U.S. Middle East envoy George Mitchell, en route to Jerusalem, told reporters that U.S. President Barack Obama wants the Palestinian Authority and Israel to meet for “immediate” talks towards the creation of a new PA state, but PA Chairman Abbas refused.
Mitchell pointed out that a “normalization of relations” between Israel and Arab nations is in "the security interests of the United States.” The Obama government has found a new basis for pressuring both sides to meet by making a regional peace and the creation of a PA state matters of American security.
Mitchell spoke to the media following another PA donor’s meeting, this time in Oslo, Norway. Mitchell said the meeting of potential donors was aimed “to provide support” for the PA and help it build “institutions and governmental capacity so that at an early time there can be an independent and viable Palestinian state.”
Following Mitchell's statement, Abbas reiterated his refusal to meet with Prime Minister Binyamin Netanyahu until the Israeli government agrees to the establishment of a new PA state.

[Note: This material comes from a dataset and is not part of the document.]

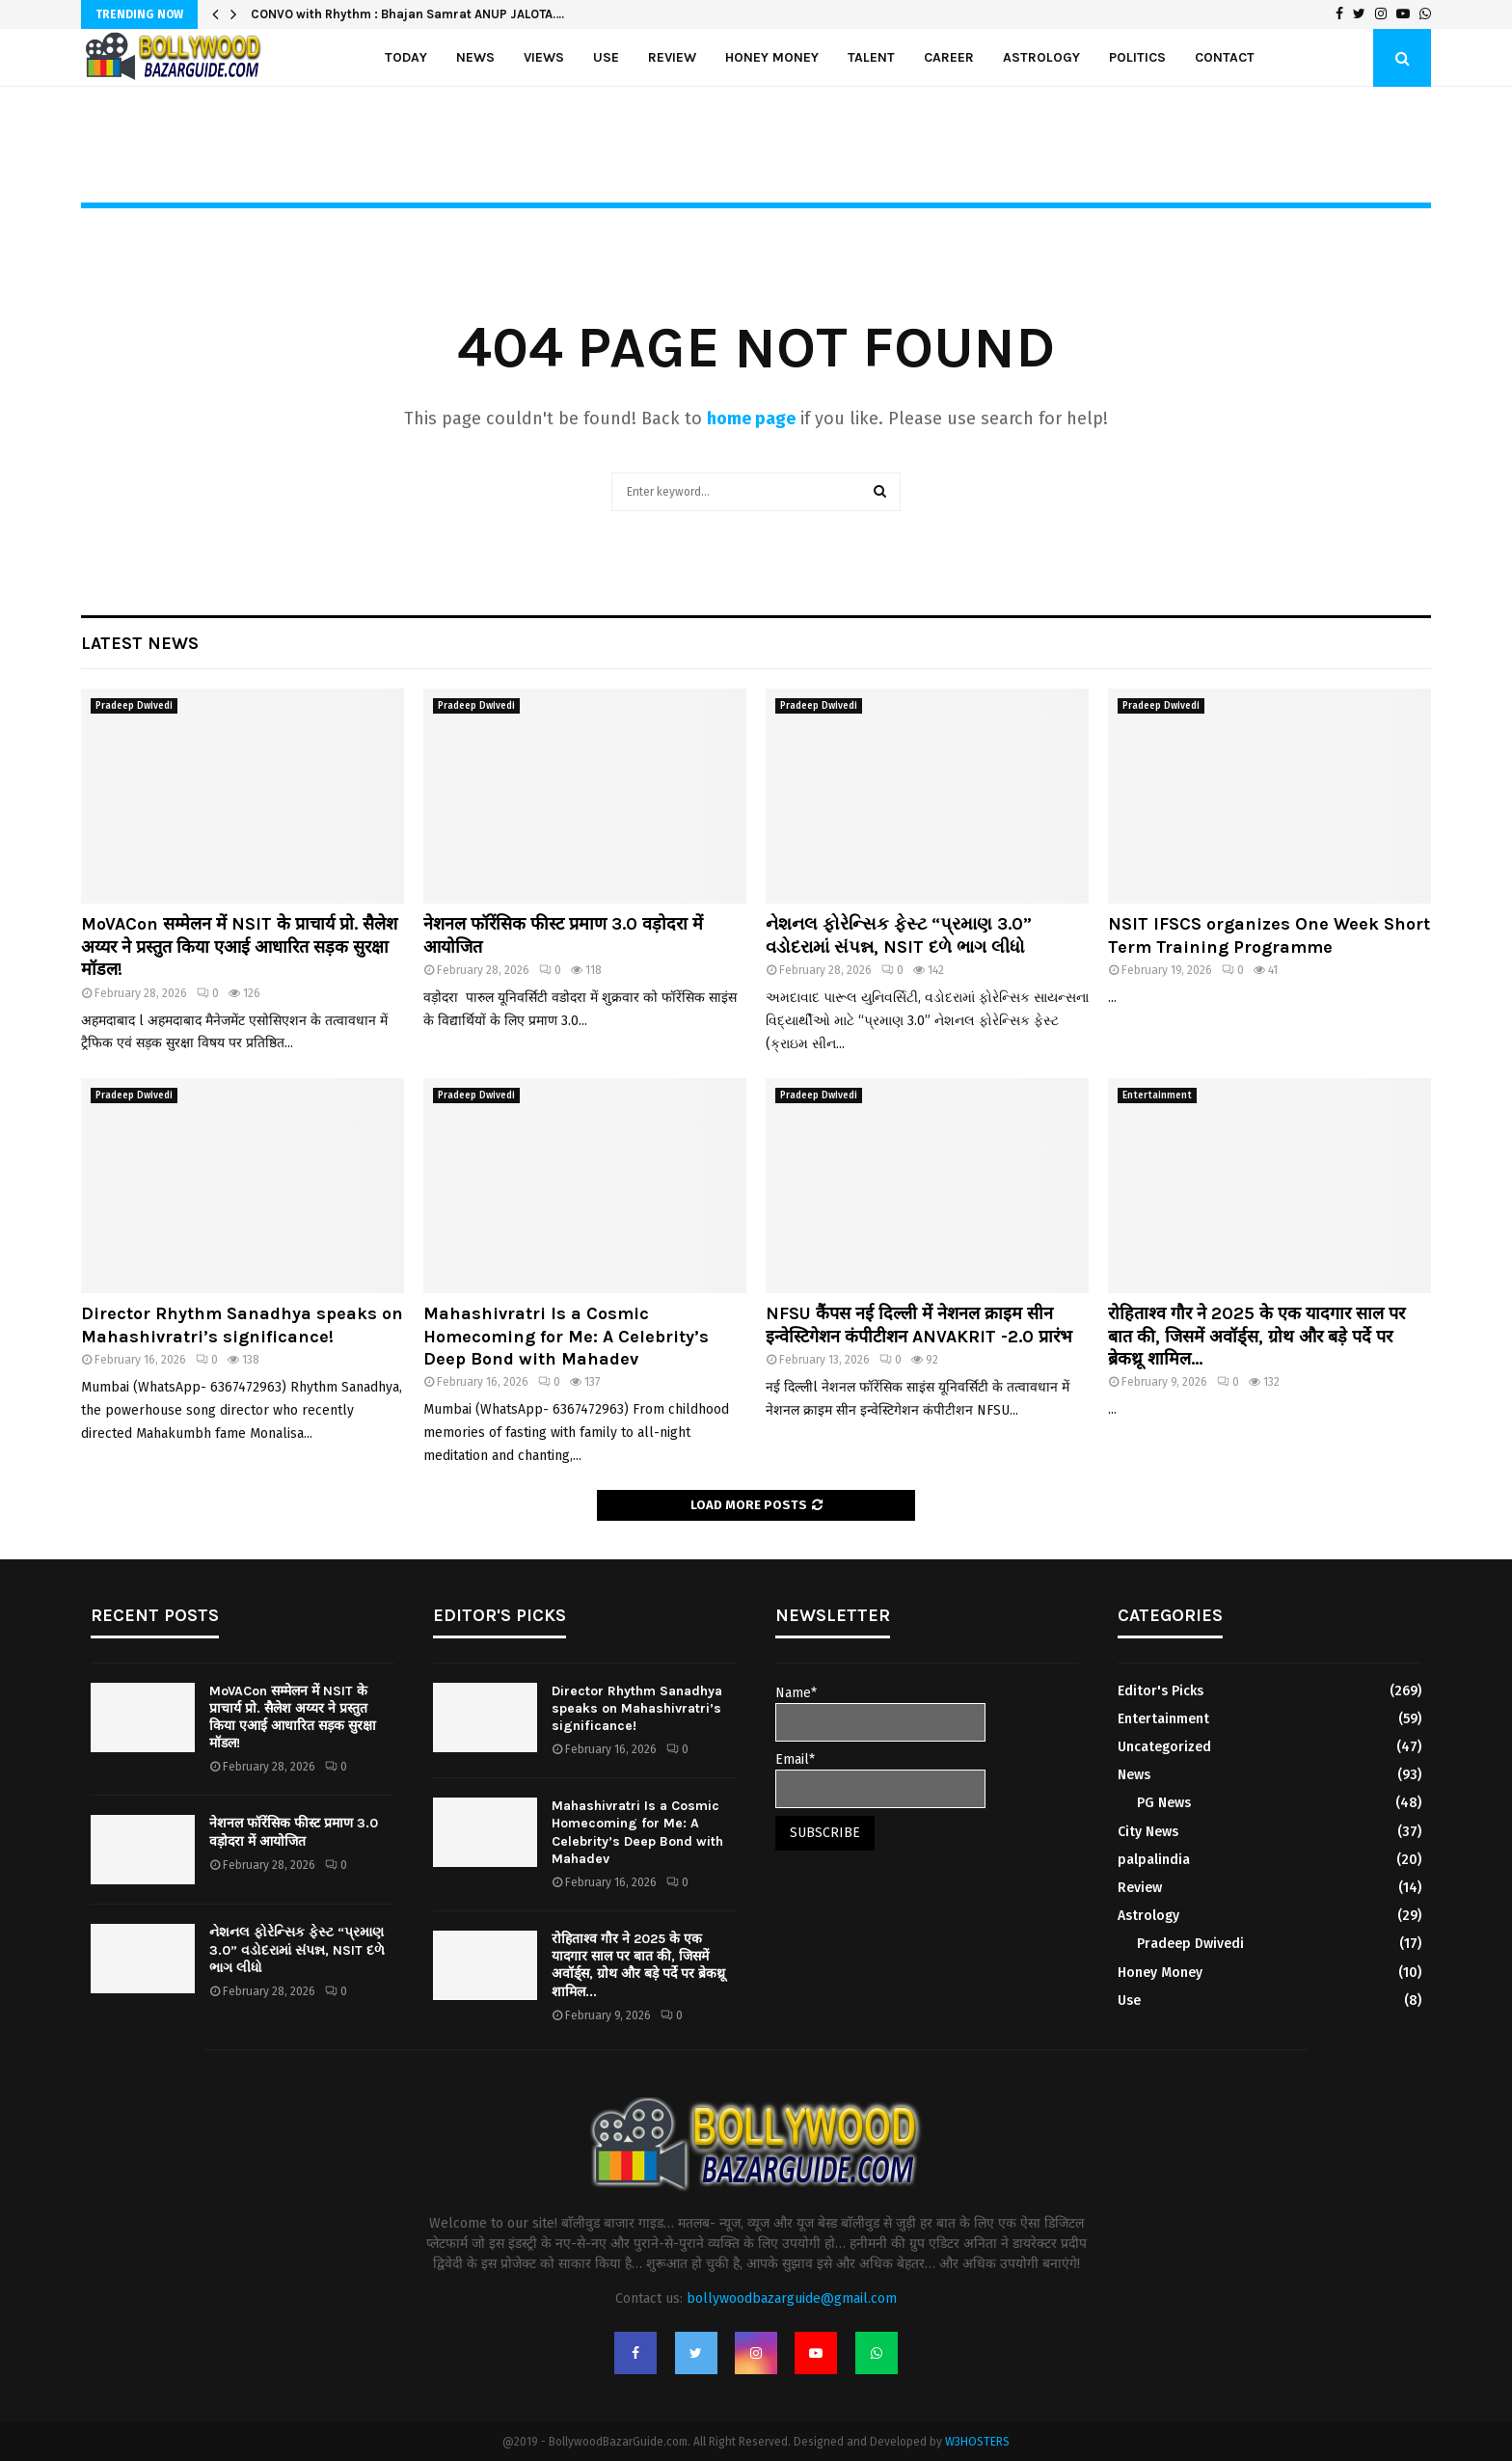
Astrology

He also mantained,
Prime Minister Netanyahu has offered to meet without any pre-conditions but has pointed out there will be no progress until PA Chairman Mahmoud Abbas accepts Israel as a Jewish state.
The Israeli leader has rejected President Obama’s call for recognizing a yet-to-be created PA state, a move that Abbas likely would interpret as the acceptance of his demands that the new Arab country be established on all of Judea, Samaria and Gaza, including eastern Jerusalem, where he wants the Arab capital.
A recognition by Abbas as a Jewish state would prevent the PA from implementing the condition of the Saudi Arabia Peace Plan, which calls for the immigration of five million foreign Arabs to Israel on the basis of their claim of ancestry in Israel. Abbas has said he would not insist that all five million be allowed to enter Israel but has not said what number he will settle for.